** Source data follows **

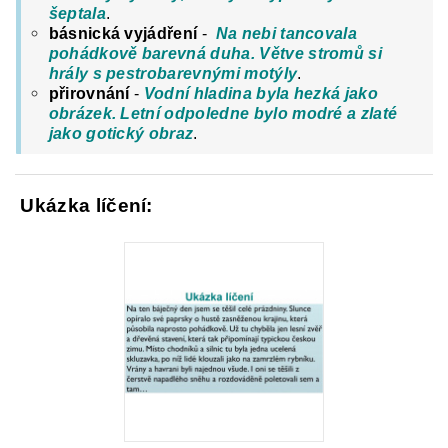
šeptala
.
básnická vyjádření
-
Na nebi tancovala
pohádkově barevná duha. Větve stromů si
hrály s pestrobarevnými motýly
.
přirovnání
-
Vodní hladina byla hezká jako
obrázek. Letní odpoledne bylo modré a zlaté
jako gotický obraz
.
Ukázka líčení:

** End of Source data **

Problem description:
Exact copies of the entries above are needed, without their pictures.

Your solution:
šeptala
.
básnická vyjádření
-
Na nebi tancovala
pohádkově barevná duha. Větve stromů si
hrály s pestrobarevnými motýly
.
přirovnání
-
Vodní hladina byla hezká jako
obrázek. Letní odpoledne bylo modré a zlaté
jako gotický obraz
.
Ukázka líčení:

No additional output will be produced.